ISLAMABAD: The Senate Standing Committee on Finance and Revenue Thursday recommended reducing the Competition Commission of Pakistan to size by taking away important powers of imposing certain penalties and searching premises to get hold of documents. The National Assembly has already passed the bill and any new amendment in the CCP Bill 2009 by the Senate amounts to delaying the process of enactment of an anti-trust law.
The majority of the members of the committee proposed that the CCP should not have the authority to impose fines as high as 15 per cent of turnover of a company. They recommended that the maximum fine should be 25 per cent of the total profit for a specific year. Senator Haroon proposed that on continuous violation per day penalty should be reduced to Rs 100,000 from Rs one million. The majority of the members recommended that the CCP should not have unlimited powers to enter and search the premises.
Instead they proposed that the Commission should seek permission from an independent authority before searching a unit. Senator Haroon Akhtar who on Thursday turned out to be the most vocal member of the committee proposed clipping the CCP powers to enter a unit and make regulations. He also suggested taking away the powers of imposing fine equivalent to15 per cent of annual turnover of the company. Senator Safdar Abbasi proposed withdrawal of the powers of imposing penalties and changing the process of appointment of chairman and members of the commission.
“Senator Haroon and Senator Safdar’s recommendations will weaken the commission and dilute the process”, observed Senator Sugra Imam. The committee also invited the alleged violators of competition law to give recommendations to amend the proposed CCP Bill.

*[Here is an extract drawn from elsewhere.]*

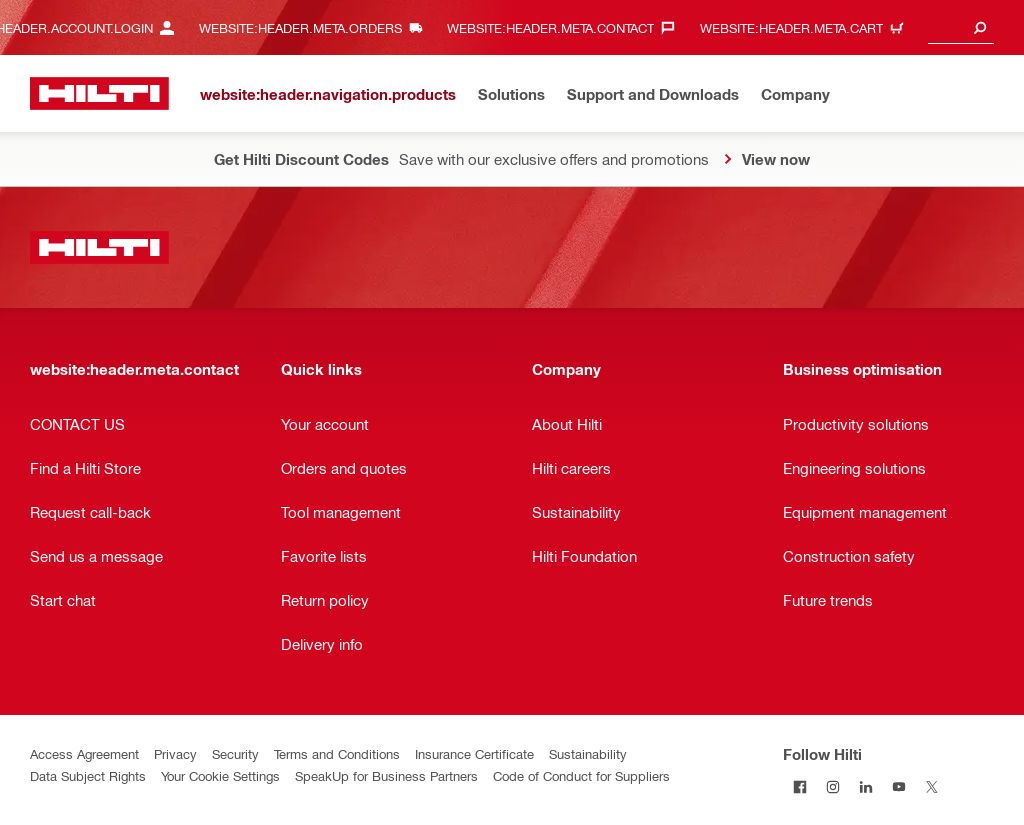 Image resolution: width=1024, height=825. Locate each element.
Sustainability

The representatives of the sugar, cement and banking associations suggested limiting the commission’s powers of imposing fines and entering premises. The CCP has already either fined or investigating these associations. The recommendations of these associations and of Senator Safdar Abbasi, Senator Haroon Akhtar, Senator Islamuddin Sheikh and Senator Ilyas Bilour were the same.
“Without anti-trust law productivity is bound to suffer and so the consumers”, said Chairman CCP, Khalid Mirza. The committee also barred Khalid Mirza from issuing any statement to the media. Senator Ishaq Dar said fines imposed and collected by the CCP should straightway go to the treasury instead of resting with the watchdog. Special Secretary Finance, Asif Bajwa responded that the regulatory funds were aimed at giving financial autonomy to the regulators. Professor Khurshid recommended that the appellate bench should be completely independent.

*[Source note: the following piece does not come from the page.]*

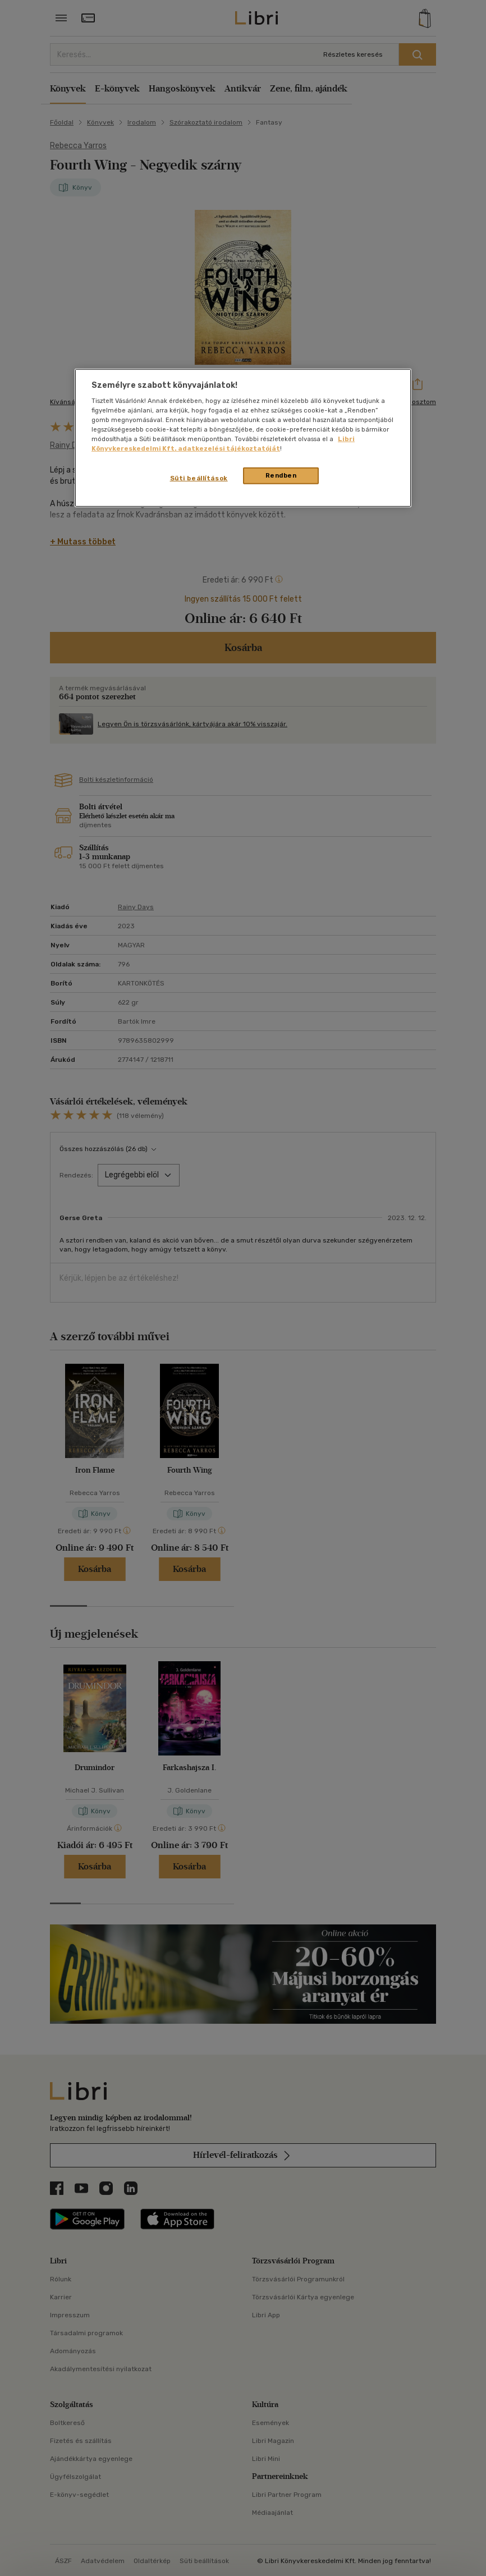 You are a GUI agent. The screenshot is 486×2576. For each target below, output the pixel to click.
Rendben (281, 475)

The senators threatened the CCP chief that they would move a privilege motion against him, as he had given offensive statements. Khalid Mirza challenged the entire committee to prove that he had given these statements. Senator Haroon said that saying, “There are vested groups in and outside the parliament” was like accusing him. In a meeting where everyone except Senator Professor Khurshid of MMA and Senator Sugra Imam of PPP apparently wanted to dilute the bill no one raised its voice to protect consumers’ interest.
The committee did not invite consumers’ representatives in the meeting. The panel would again meet on May 5 and finalize its recommendation. After the 18th amendment, if the Senate decides to amend a Bill, which has already been approved by the NA, it would be sent back to the National Assembly for approval. Senator Ishaq Dar, former Finance Minister and a member of Constitutional Reforms Committee, said that if the NA did not approve the amended bill then constitutionally it would be tabled in a joint session of the Parliament. Earlier, a bill passed by the NA, but return with recommendations by the Senate used to go to mediation committee.